Introduction

Flax (Linum usitatissimum L.) may be grown for fiber (linen) or for oil. Two kinds of flax are grown for oil, which is pressed from the seeds. The common flax yields the industrial linseed oil. Linseed oil has many uses, from paints to linoleum, oilcloth, soap, and ink. Linseed oil contains high levels of linolenic acid, which makes it dry quickly but also causes it to be subject to rancidity. The other type of flax is called solin. Solin is a generic term given to flax with low linolenic acid, and "Linola" is a Canadian trademarked brand of solin. The seeds of most flax cultivars are dark brown. The oil of solin and linola, which have light-colored seeds, is not prone to rancidity and is more suitable as a cooking oil.

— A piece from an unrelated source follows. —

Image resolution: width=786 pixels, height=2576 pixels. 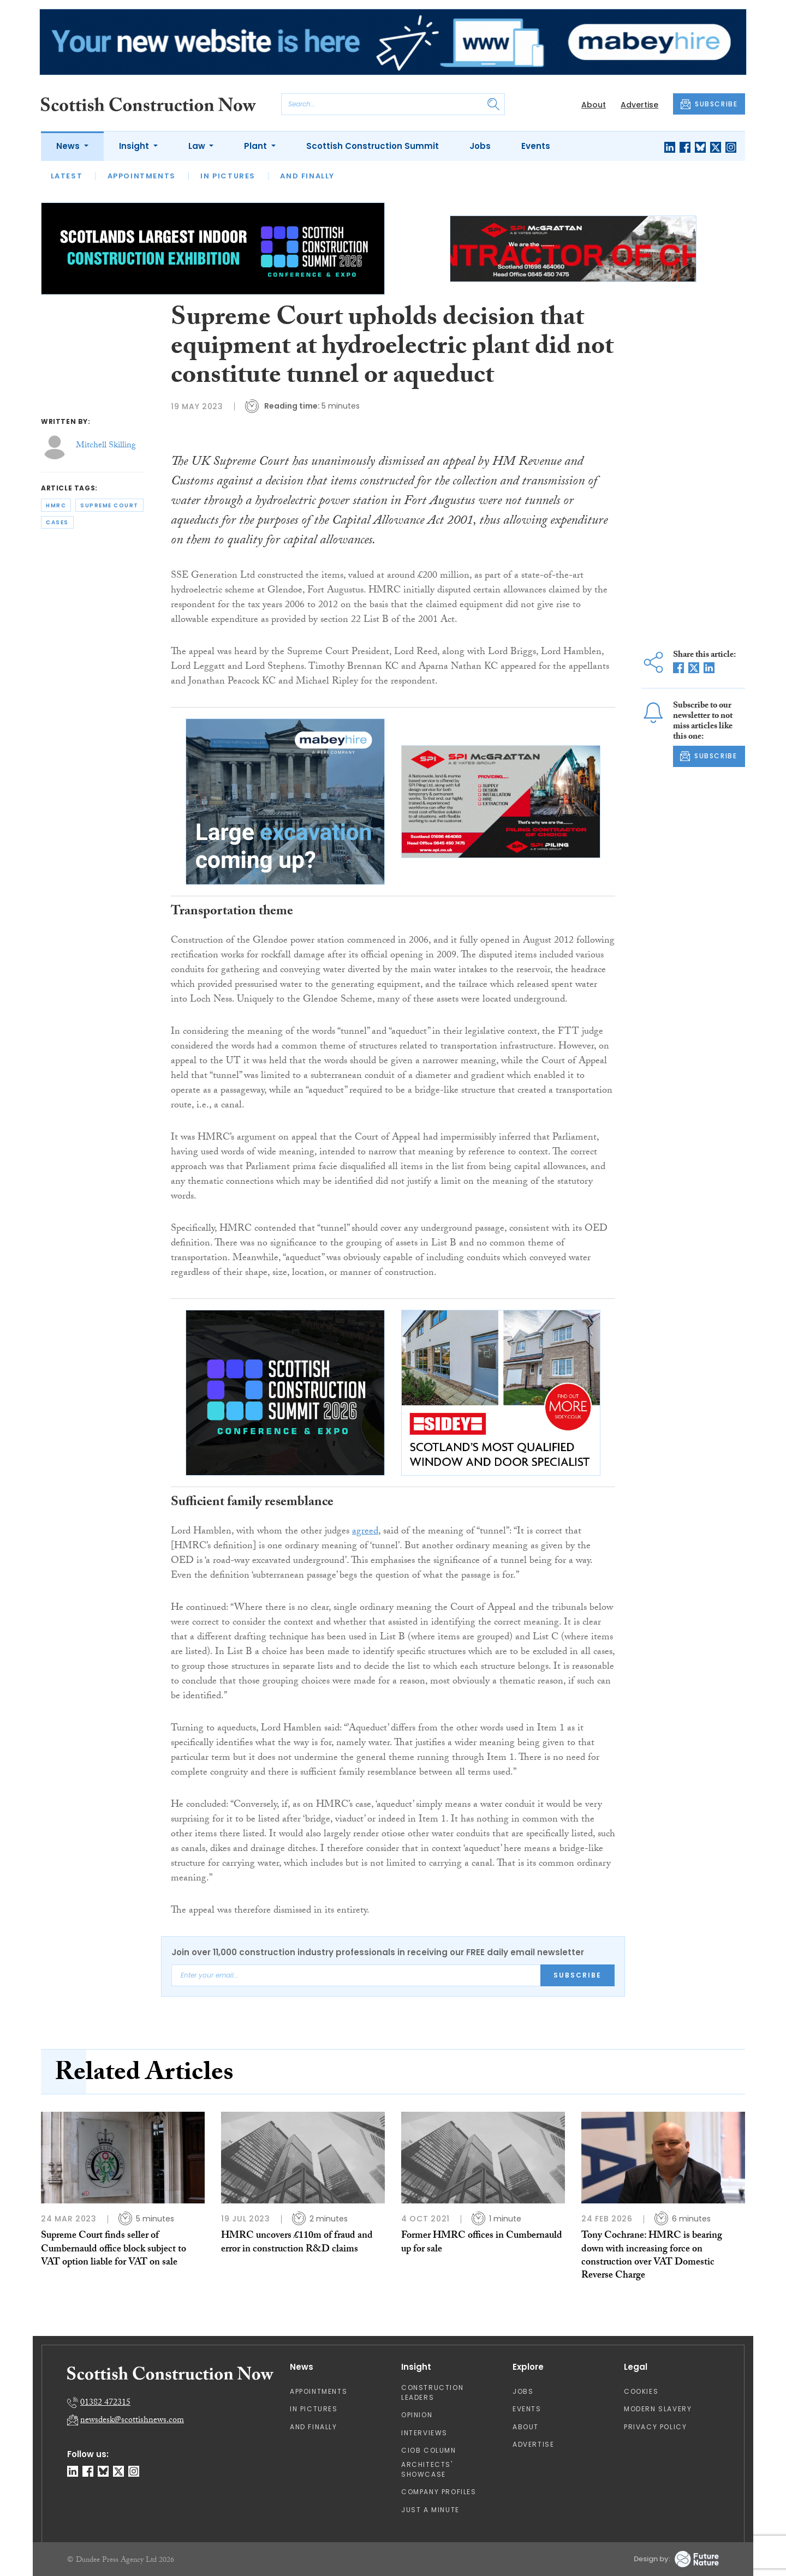 What do you see at coordinates (639, 104) in the screenshot?
I see `Advertise` at bounding box center [639, 104].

 'Omega' flax was developed for the food industry. It produces oil high in linolenic acid, as do the industrial types, but has light colored seeds. Linolenic acid is an omega-3 fatty acid that has been reported to have health benefits. Flax is produced in Argentina, the United States, Canada, the former USSR, India, and Uruguay (2), and is typically grown under dryland conditions.

Discussion 

Yield of 'Omega' flax was good when grown under irrigation at the Western Agricultural Research Center, although dryland production is most common. Experimental oilseed flax yields of 700-1600 lb/a were obtained in northern Idaho, while yields of 535 lb/a were common in North Dakota (3). Minnesota and Wisconsin have reported flaxseed yields of 18-20 bu/a (about 1000 - 1100 lb/a) (4). While high yields were achieved at WARC under irrigation, dryland production would be expected to be lower. The economic feasibility of ‘Omega’ flax would depend upon growing costs, the current market price (about $0.20/lb for organic 'Omega' flax in 2000), and the target market, whether organic or conventional.